According to figures released by the Forging Industry Association, in 2009, custom forging in North America (including plants in the United States, Canada, and Mexico), fell across the board--by impression die, open die, and seamless rings. Specifically, impression die forgings declined from $6,084.8 million in 2008 to 4,832.1 million in 2009; open die from $2,035.0 million to $1,521.6 million; and seamless rings from $1,785.8 million to $1,298.2 million.

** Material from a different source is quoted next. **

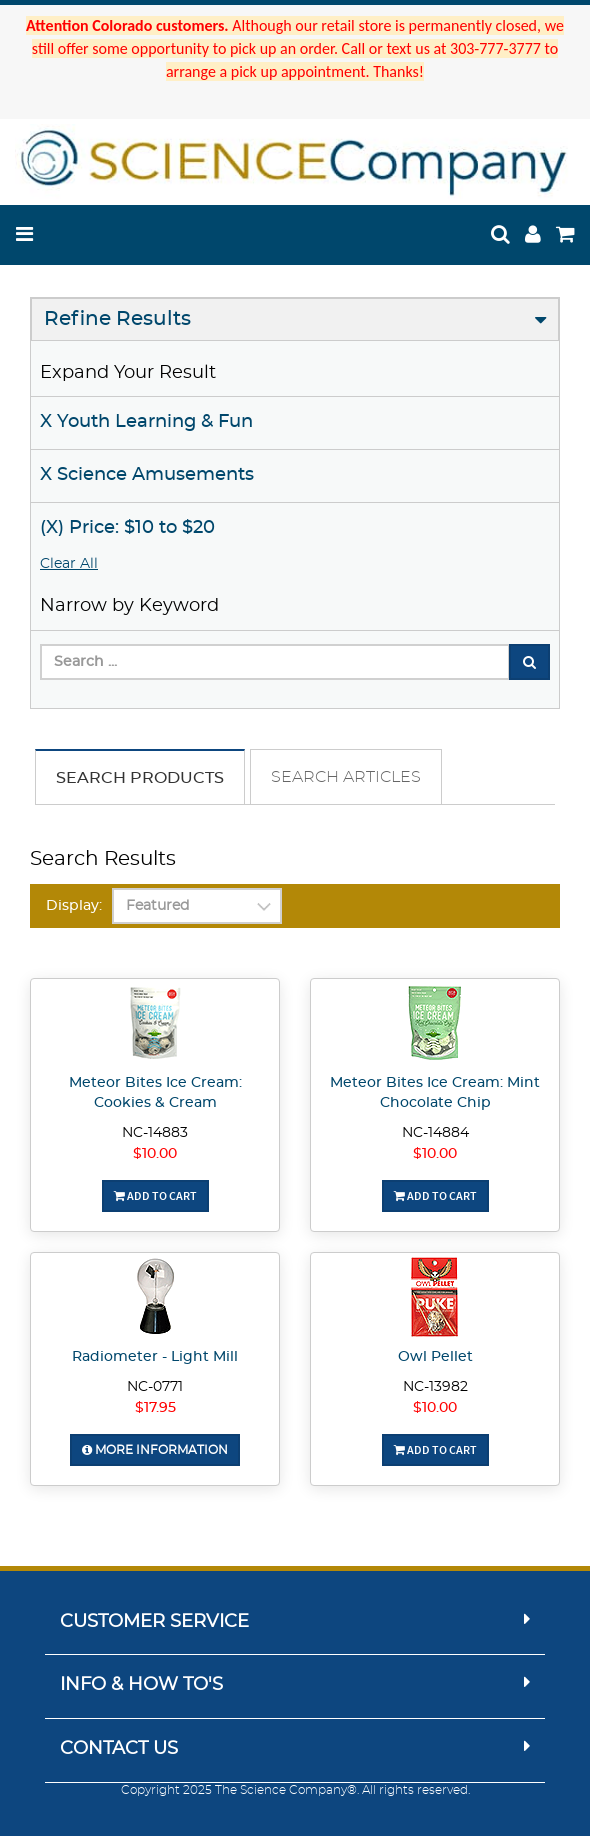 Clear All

While shipments were down 21 percent for impression die forgings in 2009, bookings during the year were down 33 percent. This sector was hurt by depressed U.S. auto sales, which dropped by 21 percent in unit sales during 2009. As a result, the aerospace industry accounted for 39.6 percent of this sector 's revenues in 2009 and automotive sales fell to 19.3 percent, down from 23.6 percent and 30.3 percent in 2008 and 2007, respectively.

Open die forgings production revenues dropped 25 percent in 2009, down from the record-high of over $2 billion in revenues achieved in 2008. (Open die forgings, which generated just over $900 million in 2004, more than doubled in value by 2008.) Bookings during 2009 decreased 34 percent. Construction, mining, and material handling equipment was the top end use for open die forgings, with a 16.3 percent market share, followed by general industrial machinery and equipment (i.e., pumps, bearings, air or gas compressors, drives, gears, etc.), which accounted for 10.6 percent of the sector.

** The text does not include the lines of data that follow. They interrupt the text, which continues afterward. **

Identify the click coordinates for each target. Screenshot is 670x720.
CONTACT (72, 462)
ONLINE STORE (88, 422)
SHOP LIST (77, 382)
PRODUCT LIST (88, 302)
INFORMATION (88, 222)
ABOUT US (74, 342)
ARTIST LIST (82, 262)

Seamless ring forgings production revenues fell off by 27 percent during 2009 and bookings dropped by 50 percent. Aerospace engines and engine parts were the largest end use, accounting for 55 percent of seamless ring forgings in 2009.

Those companies that weathered the poor economic conditions in 2009 saw some signs of recovery during 2010. By August 2010, aerospace orders were up, as were orders for industrial machinery. However, the outlook remained mixed as economy improved slowly, and the steel market remained volatile. WorldSteel estimated U.S. apparent consumption of steel in 2010 at roughly 72.7 million ton, about 27 percent 2009. WorldSteel forecast that demand would increase to 78.1 million tons in 2011, an improvement but still well below prerecession levels (to about 1991 levels).

Industry Leaders

The majority of the most successful forging companies are privately held. Among the leading establishments in the late 2000s were Ladish Co. Inc. Based in Cudahy, Wisconsin, Ladish derived 90 percent of its sales from the aerospace industry. The company's 2009 revenues were $349.8 million, down from $469.5 million in 2008. Ladish employed about 1,137 workers. Another leader, SIFCO Industries Inc., enjoyed major commercial airlines as its primary clients. Based in Cleveland, Ohio, SIFCO reported 2009 sales of $93.9 million and 310 employees.


Forging requires large amounts of capital investments to maintain the expensive equipment, but the industry sustains companies of a wide variety of sizes. While companies have between 50 and 250 employees, there are thriving businesses with as few as 10 and as many as 1,000. The iron and steel forging and nonferrous forging industries employed 28,944 workers in 2005 compared to 31,846 in 2002, of which 22,105 were directly involved in production. Production workers earned an average hourly wage of $17.95. The greatest number of iron and steel forging companies were in Ohio, Texas, and Pennsylvania. In 2009, the total number of employees increased to 33,890 skilled workers with the majority scattered throughout Ohio, Illinois, Texas, and Pennsylvania. Of the total number of forging facilities, nearly 71 percent employed less than 25 workers; 14.3 percent employed 20 to 99 workers; and 8.6 percent employed 100 or more workers (6.2 percent were unknown). According to the U.S. Bureau of Labor Statistics, the mean hourly wage for forging machine setters, operators, and tender (metal or plastic) in May 2009 was $17.11.